Task to complete:
Show each line of the data below in which "garantizar" occurs.

----- Extracted information -----

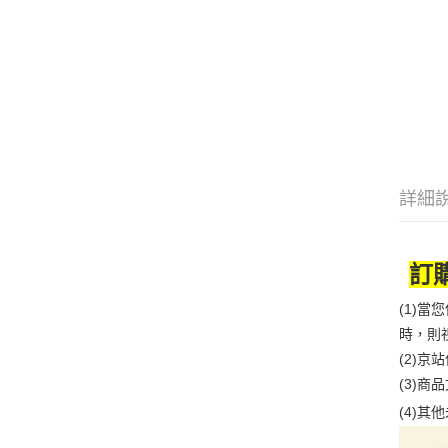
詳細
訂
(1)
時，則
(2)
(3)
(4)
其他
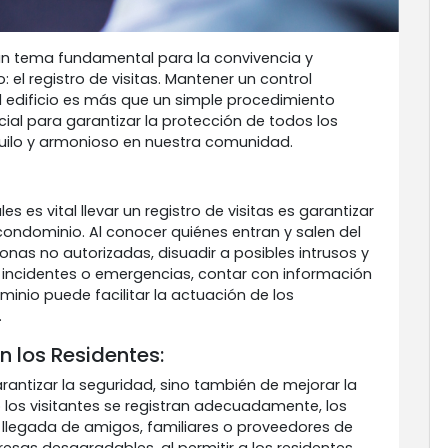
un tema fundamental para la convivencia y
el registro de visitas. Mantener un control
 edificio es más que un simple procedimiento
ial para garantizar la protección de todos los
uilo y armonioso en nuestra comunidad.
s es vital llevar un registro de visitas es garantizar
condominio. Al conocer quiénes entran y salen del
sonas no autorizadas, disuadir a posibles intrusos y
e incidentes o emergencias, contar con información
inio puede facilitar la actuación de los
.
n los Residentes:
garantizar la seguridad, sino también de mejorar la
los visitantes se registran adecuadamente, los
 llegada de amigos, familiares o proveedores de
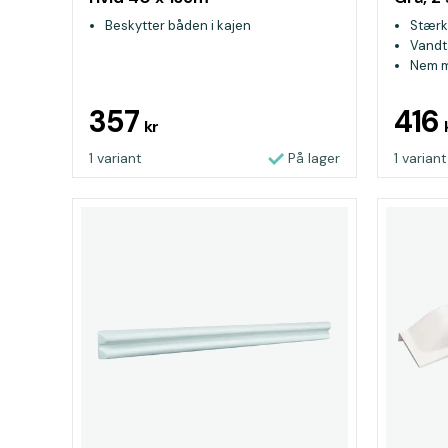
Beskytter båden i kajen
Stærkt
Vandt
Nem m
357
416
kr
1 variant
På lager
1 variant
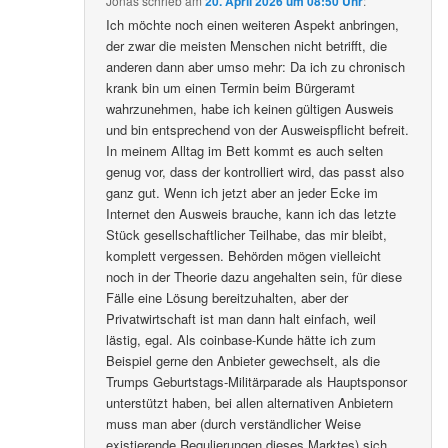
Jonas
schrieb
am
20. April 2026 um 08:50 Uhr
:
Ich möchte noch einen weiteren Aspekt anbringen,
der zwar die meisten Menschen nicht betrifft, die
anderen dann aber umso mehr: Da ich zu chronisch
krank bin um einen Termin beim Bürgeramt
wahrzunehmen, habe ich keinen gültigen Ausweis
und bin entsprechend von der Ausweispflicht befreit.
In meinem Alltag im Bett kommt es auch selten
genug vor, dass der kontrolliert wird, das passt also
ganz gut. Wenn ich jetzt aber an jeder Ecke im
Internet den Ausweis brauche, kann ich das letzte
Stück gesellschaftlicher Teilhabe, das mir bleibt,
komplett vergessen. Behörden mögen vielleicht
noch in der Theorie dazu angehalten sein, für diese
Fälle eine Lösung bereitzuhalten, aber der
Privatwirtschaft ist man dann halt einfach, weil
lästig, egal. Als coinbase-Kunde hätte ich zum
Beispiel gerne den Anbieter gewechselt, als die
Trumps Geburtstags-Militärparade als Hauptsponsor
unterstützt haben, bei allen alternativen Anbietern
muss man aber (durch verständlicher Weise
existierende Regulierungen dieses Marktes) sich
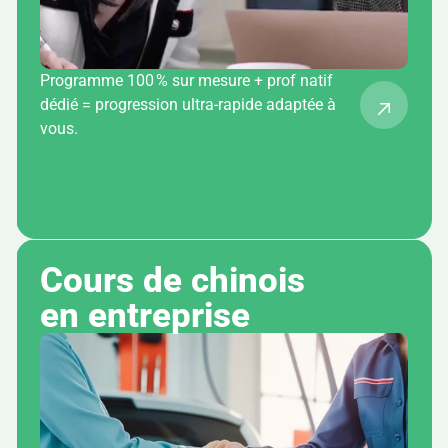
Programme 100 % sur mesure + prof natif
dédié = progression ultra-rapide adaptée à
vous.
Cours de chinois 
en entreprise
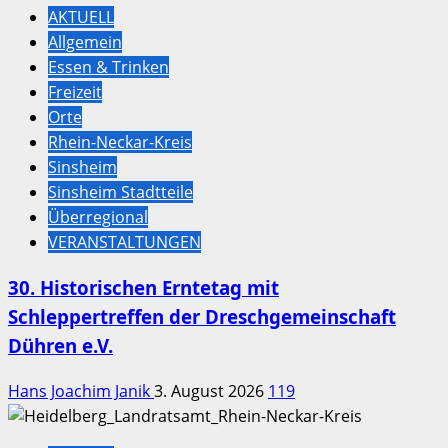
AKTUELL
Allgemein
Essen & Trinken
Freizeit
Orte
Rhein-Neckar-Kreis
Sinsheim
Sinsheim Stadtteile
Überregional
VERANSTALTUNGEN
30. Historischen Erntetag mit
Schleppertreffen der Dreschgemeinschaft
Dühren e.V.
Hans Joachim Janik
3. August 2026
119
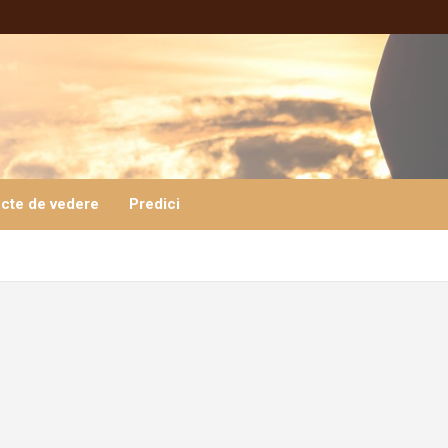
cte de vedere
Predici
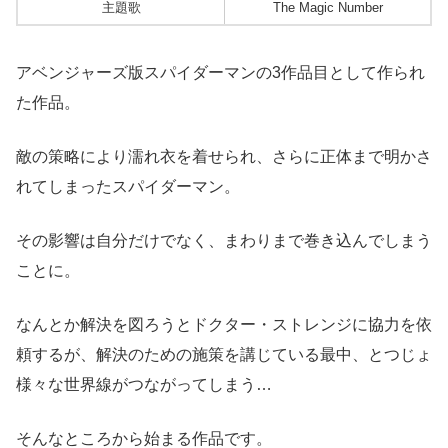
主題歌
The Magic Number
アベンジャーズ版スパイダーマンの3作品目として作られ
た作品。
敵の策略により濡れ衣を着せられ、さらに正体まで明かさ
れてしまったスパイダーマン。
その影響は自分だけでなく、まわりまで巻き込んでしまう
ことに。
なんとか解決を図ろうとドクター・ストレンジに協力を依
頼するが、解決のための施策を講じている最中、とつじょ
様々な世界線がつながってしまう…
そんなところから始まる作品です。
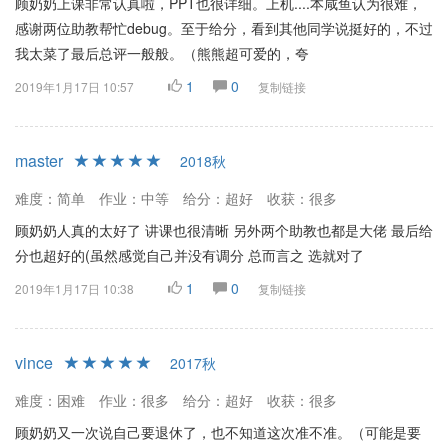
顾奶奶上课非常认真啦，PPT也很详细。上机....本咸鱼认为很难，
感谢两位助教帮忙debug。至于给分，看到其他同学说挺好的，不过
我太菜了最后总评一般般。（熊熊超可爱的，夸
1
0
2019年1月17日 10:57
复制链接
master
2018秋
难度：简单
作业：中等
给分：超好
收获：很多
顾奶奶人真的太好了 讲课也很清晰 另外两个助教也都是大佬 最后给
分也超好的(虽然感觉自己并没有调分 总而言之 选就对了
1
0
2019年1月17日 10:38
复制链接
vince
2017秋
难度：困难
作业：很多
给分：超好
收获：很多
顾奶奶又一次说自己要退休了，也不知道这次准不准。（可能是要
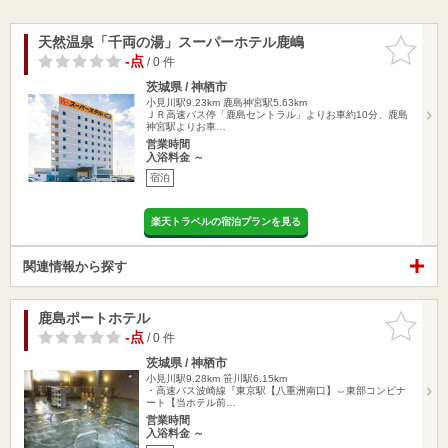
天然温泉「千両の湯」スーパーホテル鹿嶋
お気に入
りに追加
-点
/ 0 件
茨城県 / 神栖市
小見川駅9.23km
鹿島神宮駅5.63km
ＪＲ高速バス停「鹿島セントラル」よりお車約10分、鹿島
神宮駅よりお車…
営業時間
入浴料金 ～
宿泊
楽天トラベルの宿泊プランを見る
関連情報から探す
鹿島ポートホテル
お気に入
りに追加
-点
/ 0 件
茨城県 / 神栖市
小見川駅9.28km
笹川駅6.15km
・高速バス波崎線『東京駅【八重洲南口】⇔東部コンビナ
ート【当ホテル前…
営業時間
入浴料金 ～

-----

Solution to the problem:
ial para garantizar la protección de todos los
s es vital llevar un registro de visitas es garantizar
garantizar la seguridad, sino también de mejorar la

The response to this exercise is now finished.